** Opening Records for this task block **

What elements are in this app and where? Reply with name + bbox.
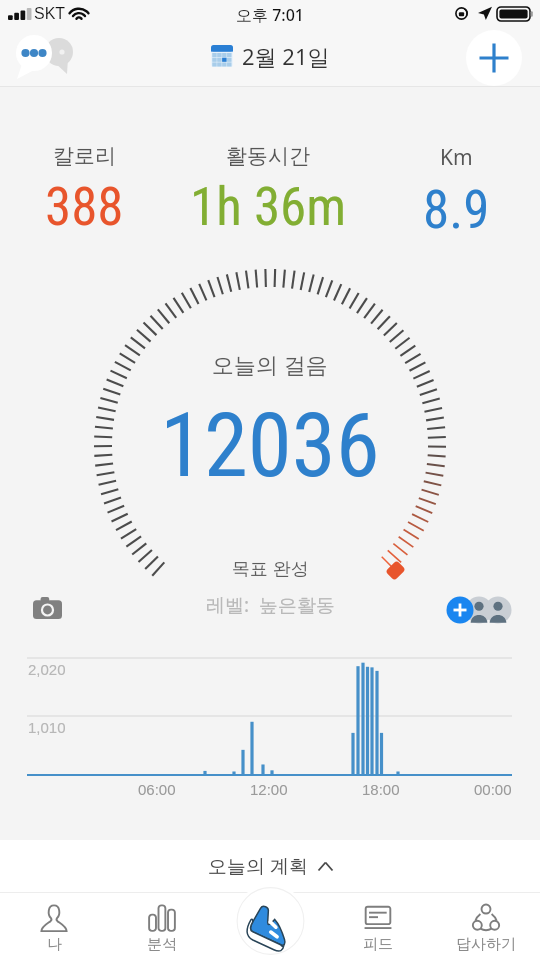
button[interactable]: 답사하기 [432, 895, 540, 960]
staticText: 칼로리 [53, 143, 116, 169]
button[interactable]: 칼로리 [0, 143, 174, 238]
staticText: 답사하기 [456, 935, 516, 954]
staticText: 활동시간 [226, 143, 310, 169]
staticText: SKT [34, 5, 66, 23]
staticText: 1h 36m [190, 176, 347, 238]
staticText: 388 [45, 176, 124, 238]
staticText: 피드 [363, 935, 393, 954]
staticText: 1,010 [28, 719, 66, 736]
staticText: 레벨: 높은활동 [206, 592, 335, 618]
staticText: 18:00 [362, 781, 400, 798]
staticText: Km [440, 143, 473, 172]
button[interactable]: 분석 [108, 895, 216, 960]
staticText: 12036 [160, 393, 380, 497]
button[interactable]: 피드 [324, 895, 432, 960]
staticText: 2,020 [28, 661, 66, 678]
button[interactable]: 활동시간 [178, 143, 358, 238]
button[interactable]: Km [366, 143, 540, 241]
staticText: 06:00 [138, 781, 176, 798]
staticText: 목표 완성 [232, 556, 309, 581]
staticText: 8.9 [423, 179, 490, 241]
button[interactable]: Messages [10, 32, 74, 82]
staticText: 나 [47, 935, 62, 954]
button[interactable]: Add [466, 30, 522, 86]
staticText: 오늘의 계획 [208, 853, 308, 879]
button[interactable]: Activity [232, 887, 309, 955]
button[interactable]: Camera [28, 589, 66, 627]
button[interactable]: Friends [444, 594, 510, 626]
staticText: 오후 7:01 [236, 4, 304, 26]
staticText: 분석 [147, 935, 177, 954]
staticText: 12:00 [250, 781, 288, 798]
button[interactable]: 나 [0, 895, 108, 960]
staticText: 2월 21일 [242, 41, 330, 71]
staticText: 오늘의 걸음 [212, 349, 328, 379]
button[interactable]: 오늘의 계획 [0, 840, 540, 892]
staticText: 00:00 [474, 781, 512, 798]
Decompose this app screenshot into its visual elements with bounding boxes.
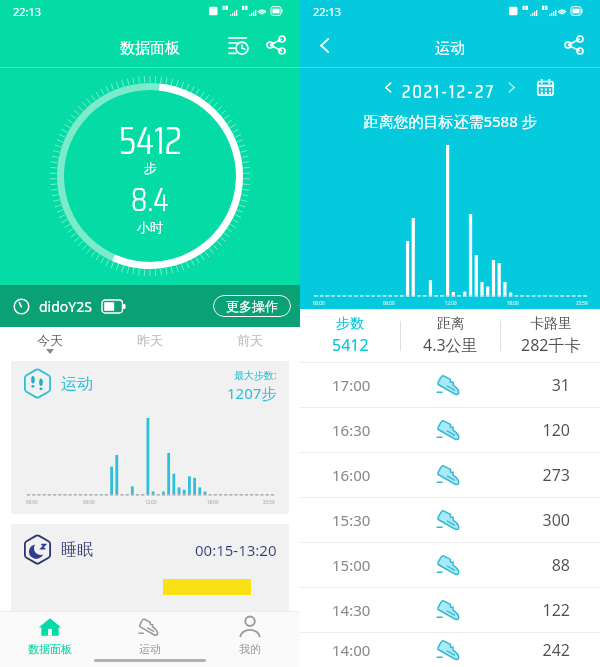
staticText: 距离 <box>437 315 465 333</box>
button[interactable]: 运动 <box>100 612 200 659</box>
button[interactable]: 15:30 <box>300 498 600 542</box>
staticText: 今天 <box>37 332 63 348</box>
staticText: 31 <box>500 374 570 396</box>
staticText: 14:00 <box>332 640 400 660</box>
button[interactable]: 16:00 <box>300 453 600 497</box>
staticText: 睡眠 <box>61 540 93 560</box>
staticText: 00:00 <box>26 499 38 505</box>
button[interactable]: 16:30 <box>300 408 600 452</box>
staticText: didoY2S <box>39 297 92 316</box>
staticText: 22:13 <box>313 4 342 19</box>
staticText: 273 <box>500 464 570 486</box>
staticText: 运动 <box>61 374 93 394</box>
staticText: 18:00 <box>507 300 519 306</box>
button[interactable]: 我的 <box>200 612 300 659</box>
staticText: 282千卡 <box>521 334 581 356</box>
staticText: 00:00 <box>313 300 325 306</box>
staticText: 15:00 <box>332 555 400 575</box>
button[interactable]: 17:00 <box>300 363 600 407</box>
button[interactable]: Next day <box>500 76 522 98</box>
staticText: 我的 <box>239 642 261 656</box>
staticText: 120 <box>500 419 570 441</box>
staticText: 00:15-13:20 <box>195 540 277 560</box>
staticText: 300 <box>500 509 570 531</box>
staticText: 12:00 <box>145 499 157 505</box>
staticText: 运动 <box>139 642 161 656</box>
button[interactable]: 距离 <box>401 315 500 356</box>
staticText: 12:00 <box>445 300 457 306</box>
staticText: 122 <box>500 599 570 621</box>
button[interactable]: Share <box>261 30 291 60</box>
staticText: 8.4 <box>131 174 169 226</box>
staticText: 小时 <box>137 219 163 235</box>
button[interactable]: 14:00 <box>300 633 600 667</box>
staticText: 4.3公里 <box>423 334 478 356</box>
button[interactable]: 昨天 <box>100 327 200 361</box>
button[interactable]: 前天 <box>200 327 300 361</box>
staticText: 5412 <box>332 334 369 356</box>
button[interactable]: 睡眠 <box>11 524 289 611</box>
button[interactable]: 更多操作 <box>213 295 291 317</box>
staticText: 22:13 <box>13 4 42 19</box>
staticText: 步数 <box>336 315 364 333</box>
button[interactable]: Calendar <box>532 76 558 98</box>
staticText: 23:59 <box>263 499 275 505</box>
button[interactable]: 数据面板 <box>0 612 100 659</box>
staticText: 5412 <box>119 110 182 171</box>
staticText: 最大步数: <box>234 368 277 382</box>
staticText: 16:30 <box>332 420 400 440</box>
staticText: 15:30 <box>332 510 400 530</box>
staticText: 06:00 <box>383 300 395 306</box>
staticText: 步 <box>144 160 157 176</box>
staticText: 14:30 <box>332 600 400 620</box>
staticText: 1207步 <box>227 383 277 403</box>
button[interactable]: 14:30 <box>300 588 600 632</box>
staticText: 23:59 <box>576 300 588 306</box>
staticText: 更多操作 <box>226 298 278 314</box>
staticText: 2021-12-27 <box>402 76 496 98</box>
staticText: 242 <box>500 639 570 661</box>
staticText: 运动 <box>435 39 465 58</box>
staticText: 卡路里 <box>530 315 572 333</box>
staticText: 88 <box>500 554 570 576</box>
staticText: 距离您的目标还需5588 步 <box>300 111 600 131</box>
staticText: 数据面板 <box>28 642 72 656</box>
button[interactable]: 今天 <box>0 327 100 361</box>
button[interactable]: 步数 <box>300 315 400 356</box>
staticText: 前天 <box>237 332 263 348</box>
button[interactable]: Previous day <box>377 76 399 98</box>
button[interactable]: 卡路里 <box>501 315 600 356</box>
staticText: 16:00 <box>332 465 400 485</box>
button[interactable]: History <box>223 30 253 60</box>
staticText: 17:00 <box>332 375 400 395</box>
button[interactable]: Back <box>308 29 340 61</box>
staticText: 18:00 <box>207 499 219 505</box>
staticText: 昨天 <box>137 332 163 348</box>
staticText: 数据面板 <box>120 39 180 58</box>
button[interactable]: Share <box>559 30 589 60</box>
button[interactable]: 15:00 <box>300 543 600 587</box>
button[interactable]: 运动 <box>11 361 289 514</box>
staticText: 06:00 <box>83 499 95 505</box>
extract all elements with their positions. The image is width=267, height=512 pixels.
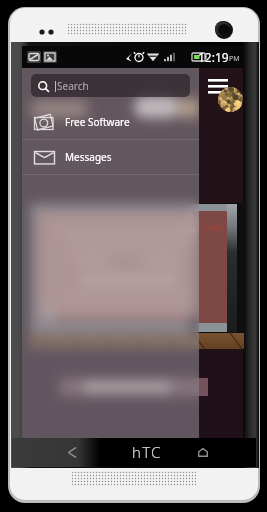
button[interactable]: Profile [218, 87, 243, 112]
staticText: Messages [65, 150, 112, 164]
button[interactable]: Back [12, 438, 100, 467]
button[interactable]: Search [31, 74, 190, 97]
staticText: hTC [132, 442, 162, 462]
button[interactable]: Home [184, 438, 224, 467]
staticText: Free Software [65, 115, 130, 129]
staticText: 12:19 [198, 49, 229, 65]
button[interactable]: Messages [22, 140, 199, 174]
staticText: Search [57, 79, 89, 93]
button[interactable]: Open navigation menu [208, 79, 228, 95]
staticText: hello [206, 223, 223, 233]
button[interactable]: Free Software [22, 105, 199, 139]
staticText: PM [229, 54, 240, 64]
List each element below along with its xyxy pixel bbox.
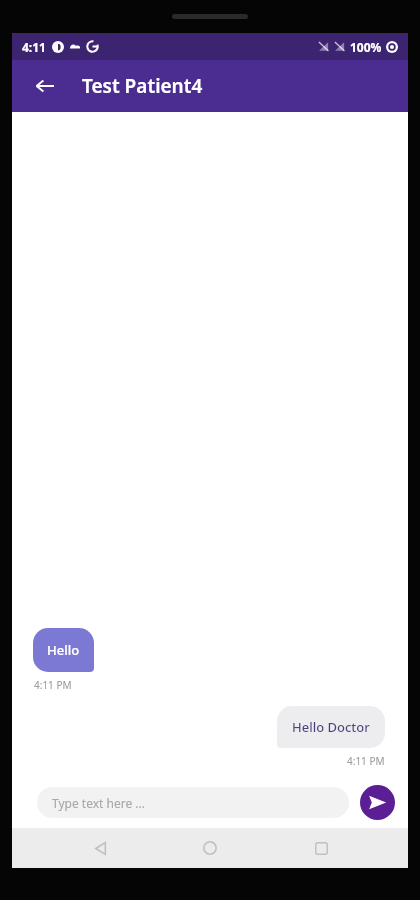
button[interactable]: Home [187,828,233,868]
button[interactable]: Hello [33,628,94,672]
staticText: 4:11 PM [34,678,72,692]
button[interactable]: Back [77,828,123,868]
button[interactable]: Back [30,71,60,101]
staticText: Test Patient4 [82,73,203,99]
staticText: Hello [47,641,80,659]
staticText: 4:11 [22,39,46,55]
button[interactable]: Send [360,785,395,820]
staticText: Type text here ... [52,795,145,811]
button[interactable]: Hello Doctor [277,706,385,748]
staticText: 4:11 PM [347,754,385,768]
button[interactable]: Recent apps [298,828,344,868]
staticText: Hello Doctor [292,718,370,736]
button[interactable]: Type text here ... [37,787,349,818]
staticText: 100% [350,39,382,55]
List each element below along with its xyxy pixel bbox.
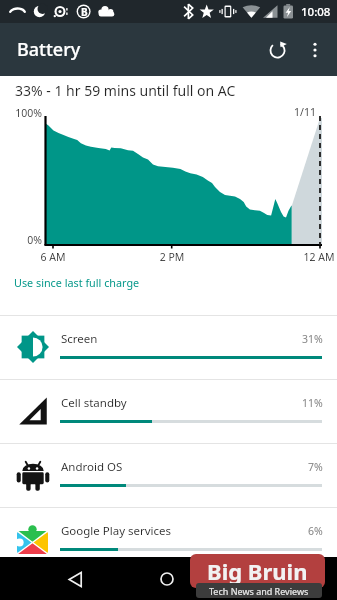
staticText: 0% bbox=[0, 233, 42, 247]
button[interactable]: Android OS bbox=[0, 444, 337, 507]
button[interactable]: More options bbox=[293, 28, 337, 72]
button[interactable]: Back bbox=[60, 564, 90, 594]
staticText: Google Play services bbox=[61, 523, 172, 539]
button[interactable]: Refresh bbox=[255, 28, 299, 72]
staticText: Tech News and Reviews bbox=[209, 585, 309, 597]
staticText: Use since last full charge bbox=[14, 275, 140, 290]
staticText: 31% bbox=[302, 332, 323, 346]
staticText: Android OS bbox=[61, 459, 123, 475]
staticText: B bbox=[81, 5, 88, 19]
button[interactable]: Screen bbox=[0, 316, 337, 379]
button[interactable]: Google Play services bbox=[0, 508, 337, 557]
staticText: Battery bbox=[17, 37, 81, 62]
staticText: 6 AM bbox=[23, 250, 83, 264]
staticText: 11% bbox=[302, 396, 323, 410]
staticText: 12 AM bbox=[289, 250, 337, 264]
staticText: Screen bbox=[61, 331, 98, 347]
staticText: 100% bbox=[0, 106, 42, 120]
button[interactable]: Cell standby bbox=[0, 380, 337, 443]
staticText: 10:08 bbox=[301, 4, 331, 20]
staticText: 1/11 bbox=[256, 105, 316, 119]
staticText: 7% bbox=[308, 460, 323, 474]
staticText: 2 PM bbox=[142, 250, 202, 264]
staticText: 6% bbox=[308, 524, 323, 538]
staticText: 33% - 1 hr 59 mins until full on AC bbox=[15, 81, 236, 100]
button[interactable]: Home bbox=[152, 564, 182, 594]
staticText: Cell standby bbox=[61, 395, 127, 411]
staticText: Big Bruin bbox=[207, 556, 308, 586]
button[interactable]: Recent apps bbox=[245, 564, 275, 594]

** Closing Records for this task block **

From the entries above, show each line that includes the string "Doctor".

**Expected output:**
button[interactable]: Hello Doctor [277,706,385,748]
staticText: Hello Doctor [292,718,370,736]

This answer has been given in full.